California High Court Restricts Employer-Friendly ‘De Minimis’ Defense for Off-the-Clock Work

08.01.2018
Employment Law Reporter, Ervin Cohen & Jessup LLP

Last Thursday, the California Supreme Court issued a ground-breaking decision that severely limits employers’ ability to rely on the ‘de minimis’ doctrine as a defense to not paying for minimal increments of off-the-clock work.  The ‘de minimis’ doctrine has been applied by federal courts to find that employers do not need to pay for small increments of time worked by employees where the increments are difficult to track, trivial, or irregular.  California, however, has rejected the federal standard.

A Starbucks shift supervisor, Douglas Troester, filed suit in 2012 on behalf of himself and a putative class of all nonmanagerial employees who performed similar duties, alleging that Starbucks had required him to clock out on every closing shift before performing tasks such as activating an alarm system, locking the door, transmitting sales information to corporate headquarters, and occasionally reopening the store so a coworker could retrieve a coat.  The time spent performing these various off-the-clock tasks totaled approximately 12 hours and 50 minutes over the course of his 17 months of employment.  Mr. Troester’s unpaid time added up to around $103 in wages.  The California Supreme Court held that this time was compensable.  The California decision, titled Troester v. Starbucks Corp., will have significant consequences for all California employers that employ workers paid by the hour.

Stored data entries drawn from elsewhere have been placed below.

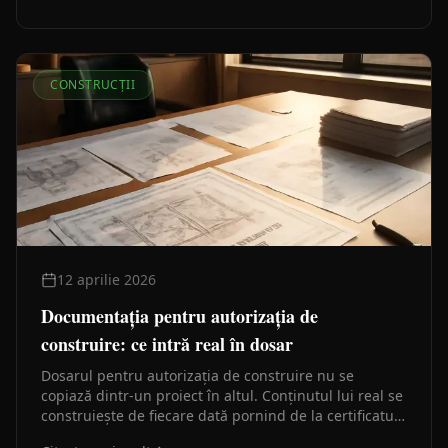
pas.
CONSTRUCȚII
12 aprilie 2026
Documentația pentru autorizația de
construire: ce intră real în dosar
Dosarul pentru autorizația de construire nu se
copiază dintr-un proiect în altul. Conținutul lui real se
construiește de fiecare dată pornind de la certificatul
de urbanism, de la situația juridică a imobilului și de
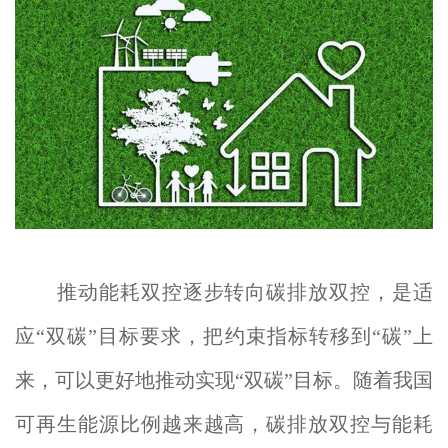
推动能耗双控逐步转向碳排放双控，是适
应“双碳”目标要求，把约束指标转移到“碳”上
来，可以更好地推动实现“双碳”目标。随着我国
可再生能源比例越来越高，碳排放双控与能耗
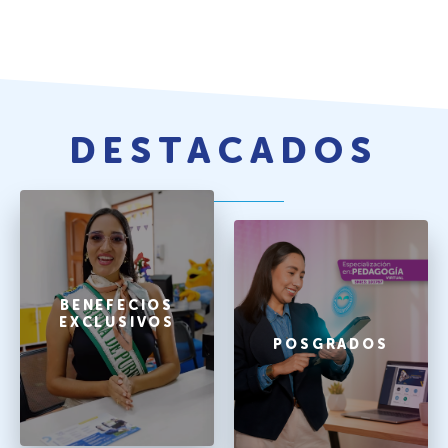
DESTACADOS
BENEFECIOS
EXCLUSIVOS
POSGRADOS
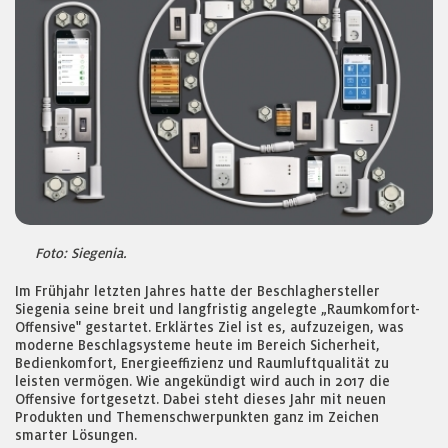
Foto: Siegenia.
Im Frühjahr letzten Jahres hatte der Beschlaghersteller
Siegenia seine breit und langfristig angelegte „Raumkomfort-
Offensive" gestartet. Erklärtes Ziel ist es, aufzuzeigen, was
moderne Beschlagsysteme heute im Bereich Sicherheit,
Bedienkomfort, Energieeffizienz und Raumluftqualität zu
leisten vermögen. Wie angekündigt wird auch in 2017 die
Offensive fortgesetzt. Dabei steht dieses Jahr mit neuen
Produkten und Themenschwerpunkten ganz im Zeichen
smarter Lösungen.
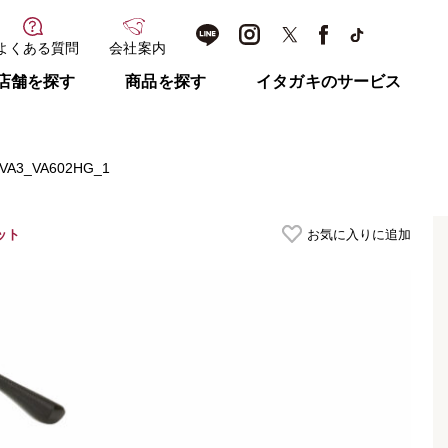
よくある質問
会社案内
店舗を探す
商品を探す
イタガキのサービス
VA3_VA602HG_1
ット
お気に入りに追加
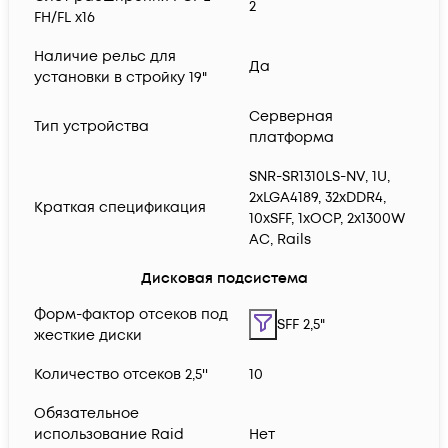
2
FH/FL x16
Наличие рельс для
Да
установки в стройку 19"
Серверная
Тип устройства
платформа
SNR-SR1310LS-NV, 1U,
2xLGA4189, 32xDDR4,
Краткая спецификация
10xSFF, 1xOCP, 2x1300W
AC, Rails
Дисковая подсистема
Форм-фактор отсеков под
SFF 2,5"
жесткие диски
Количество отсеков 2,5''
10
Обязательное
использование Raid
Нет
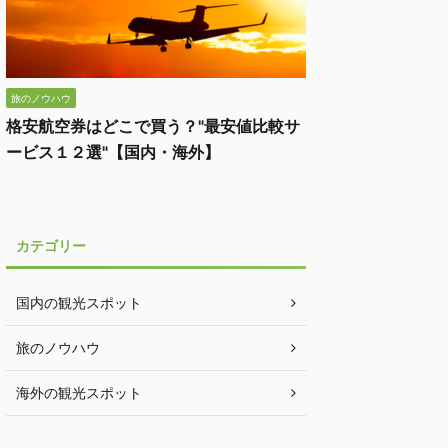
旅のノウハウ
格安航空券はどこで買う？"最安値比較サ
ービス１２選"【国内・海外】
カテゴリー
国内の観光スポット
旅のノウハウ
海外の観光スポット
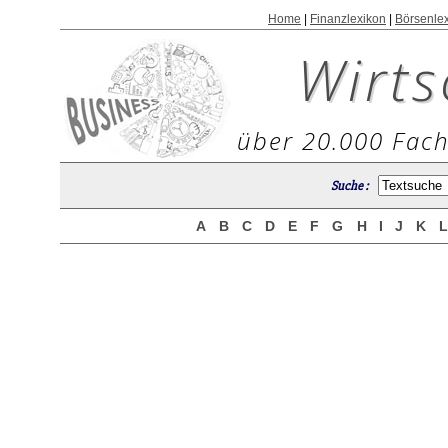
Home
|
Finanzlexikon
|
Börsenle
Wirts
über 20.000 Fach
Suche :
A
B
C
D
E
F
G
H
I
J
K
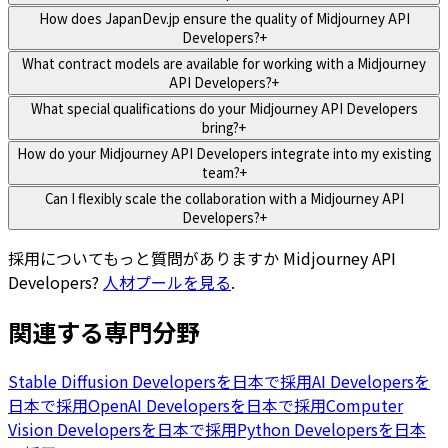
How does JapanDev.jp ensure the quality of Midjourney API
Developers?
+
What contract models are available for working with a Midjourney
API Developers?
+
What special qualifications do your Midjourney API Developers
bring?
+
How do your Midjourney API Developers integrate into my existing
team?
+
Can I flexibly scale the collaboration with a Midjourney API
Developers?
+
採用についてもっと質問がありますか
Midjourney API
Developers
?
人材プールを見る
.
関連する専門分野
Stable Diffusion Developersを日本で採用
AI Developersを
日本で採用
OpenAI Developersを日本で採用
Computer
Vision Developersを日本で採用
Python Developersを日本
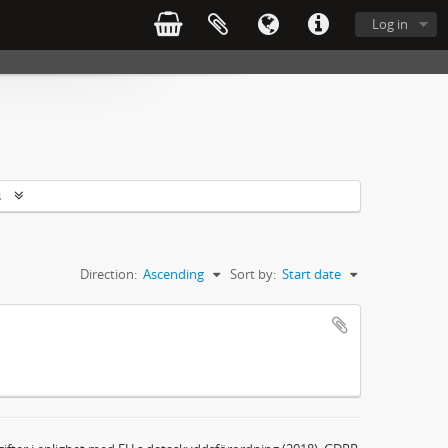
Log in
s
Direction:
Ascending
Sort by:
Start date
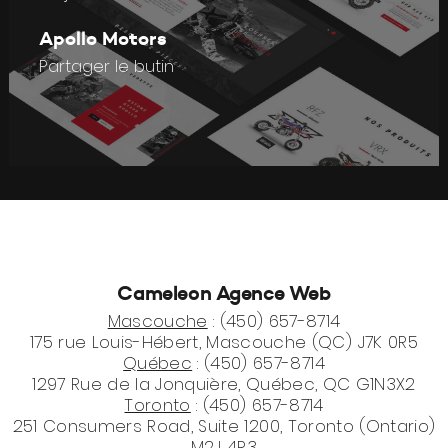
Apollo Motors
Partager le butin
Cameleon Agence Web
Mascouche
: (450) 657-8714
175 rue Louis-Hébert, Mascouche (QC) J7K 0R5
Québec
: (450) 657-8714
1297 Rue de la Jonquière, Québec, QC G1N3X2
Toronto
: (450) 657-8714
251 Consumers Road, Suite 1200, Toronto (Ontario)
M2J 4R3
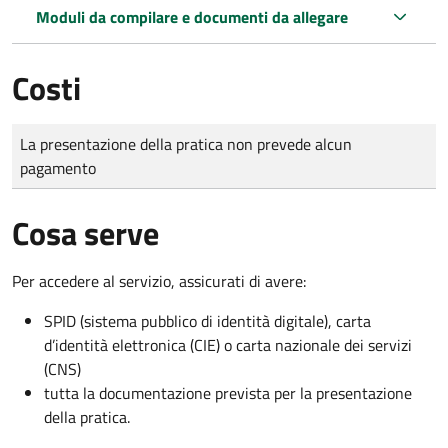
Moduli da compilare e documenti da allegare
Costi
Tipo di pagamento
Importo
La presentazione della pratica non prevede alcun
pagamento
Cosa serve
Per accedere al servizio, assicurati di avere:
SPID (sistema pubblico di identità digitale), carta
d’identità elettronica (CIE) o carta nazionale dei servizi
(CNS)
tutta la documentazione prevista per la presentazione
della pratica.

The new California standard established by Troester holds that employers must track and pay for time spent on all regularly occurring tasks, even if the tasks take only a few minutes.  The reasoning is that employers are in the best position to track the time worked by their employees and that technology has progressed to make tracking small bits of time more feasible.  Further, the Court indicated that what Starbucks called ‘de minimis’ was “not de minimis at all to many ordinary people who work for hourly wages.”  In Mr. Troester’s case, the $103-worth of alleged off-the-clock work was “enough to pay a utility bill, buy a week of groceries, or cover a month of bus fares.”

Of note for employers, the decision leaves open some room for interpretation.  The Troester opinion states: “We leave open whether there are wage claims involving employee activities that are so irregular or brief in duration that it would not be reasonable to require employers to compensate employees for the time spent on them.”

However, no employer should want to test this area of interpretation.  Instead, employers should take extra precautions to track time spent by employees completing seemingly quick and minor tasks while off-the clock.  This may involve changing procedures for clocking in and out as well as changing employer attitudes towards how strictly employee time should be monitored.  As the recent Troester v. Starbucks decision demonstrates, little increments of employee time can add up and result in very costly lawsuits.